O ESTOICISMO E O CETICISMO: AS DUAS VIAS FILOSÓFICAS PARA A CONSTRUÇÃO DO PARADOXO ENTRE GRANDEZA E MISÉRIA EM BLAISE PASCAL



Resumo 

Blaise Pascal é o filósofo do paradoxo, pois, para ele, a verdade é a reunião dos contrários. Em sua antropologia, o homem é analisado como um ser paradoxal, ao mesmo tempo grande e pequeno, fraco e forte, grande e mísero. Essas contradições estão presentes em todos os homens, mas, a maior parte dos filósofos ao longo da história do pensamento Ocidental enxergou apenas um dos lados, ou seja, baseou-se numa visão unilateral e limitada do homem. Este artigo tem como objetivo analisar as duas vias filosóficas, pelas quais Pascal constrói o paradoxo entre grandeza e miséria, como aspecto fundamental para o estudo e compreensão do homem.

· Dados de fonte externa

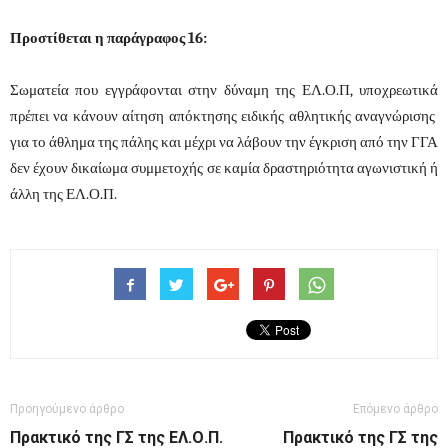
Προστίθεται η παράγραφος 16:
Σωματεία που εγγράφονται στην δύναμη της ΕΛ.Ο.Π, υποχρεωτικά
πρέπει να κάνουν αίτηση απόκτησης ειδικής αθλητικής αναγνώρισης
για το άθλημα της πάλης και μέχρι να λάβουν την έγκριση από την ΓΓΑ
δεν έχουν δικαίωμα συμμετοχής σε καμία δραστηριότητα αγωνιστική ή
άλλη της ΕΛ.Ο.Π.
Προηγούμενο άρθρο
Επόμενο άρθρο
Πρακτικό της ΓΣ της ΕΛ.Ο.Π.
Πρακτικό της ΓΣ της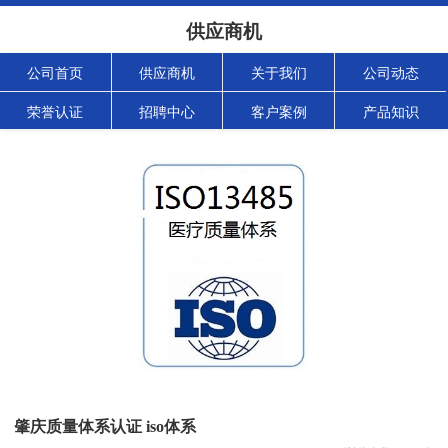
供应商机
公司首页
供应商机
关于我们
公司动态
荣誉认证
招聘中心
客户案例
产品知识
肇庆质量体系认证 iso体系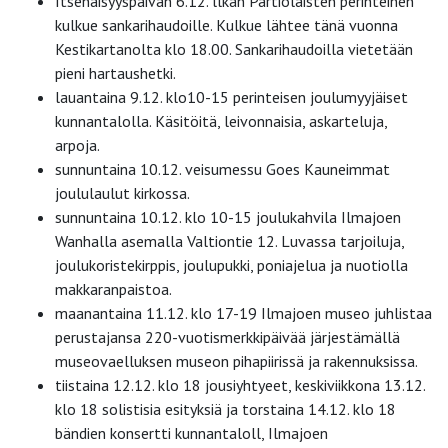
Itsenäisyyspäivän 6.12. llkan Partiolaisten perinteinen
kulkue sankarihaudoille. Kulkue lähtee tänä vuonna
Kestikartanolta klo 18.00. Sankarihaudoilla vietetään
pieni hartaushetki.
lauantaina 9.12. klo10-15 perinteisen joulumyyjäiset
kunnantalolla. Käsitöitä, leivonnaisia, askarteluja,
arpoja.
sunnuntaina 10.12. veisumessu Goes Kauneimmat
joululaulut kirkossa.
sunnuntaina 10.12. klo 10-15 joulukahvila Ilmajoen
Wanhalla asemalla Valtiontie 12. Luvassa tarjoiluja,
joulukoristekirppis, joulupukki, poniajelua ja nuotiolla
makkaranpaistoa.
maanantaina 11.12. klo 17-19 Ilmajoen museo juhlistaa
perustajansa 220-vuotismerkkipäivää järjestämällä
museovaelluksen museon pihapiirissä ja rakennuksissa.
tiistaina 12.12. klo 18 jousiyhtyeet, keskiviikkona 13.12.
klo 18 solistisia esityksiä ja torstaina 14.12. klo 18
bändien konsertti kunnantaloll, Ilmajoen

Para isso, ele se apoia especialmente em dois filósofos, Epiteto e Montaigne, mostrando que, a ‘verdade’ de cada corrente filosófica opera como desqualificadora da ‘verdade’ da outra. Mas, para Pascal a verdadeira compreensão do homem, está na reunião dessas duas dimensões contraditórias, ou seja, paradoxais. 

Palavras-chave: ser paradoxal; estoicismo e ceticismo; grandeza e miséria; paradoxo, compreensão do homem.

Para acessar o o artigo na íntegra, CLIQUE AQUI

quinta-feira, 9 de julho de 2020

Blaise Pascal: um cristão devoto (séc. XVII)

Pascal viveu sucessivamente em Saint-Etienne, Paris (a partir dos oito anos), Rouen (aos dezesseis), depois retornou a Paris, onde levou uma vida rica e livre como homem, graças à herança de seu pai, que leva-o a ser considerado por alguns, com razão, como libertino.

Na realidade, Pascal, tendo se beneficiado de uma sólida educação cristã, é animado por uma fé fervorosa, em particular após sua leitura dos autores jansenistas, em 1646. Ele tinha então 23 anos e esse período pode ser considerado como primeira conversão. 

Depois segue um período "mundano", durante o qual ele se dedicou às ciências.  Em 1654, quando chegou perto da morte após um acidente de ônibus, na ponte de Neuilly. 

Ele então teve uma visão religiosa, uma êxtase que ele descreveu nessas famosas palavras do Memorial: Fogo. Deus de Abraão, Deus de Isaac, Deus de Jacó, não dos filósofos ou dos estudiosos [...] Certeza. Certeza. Sentimento. Alegria. Paz. Alegria, alegria, alegria, lágrimas de alegria. que ele costura no casaco. Ele então multiplicou retiros espirituais no convento de Port Royal.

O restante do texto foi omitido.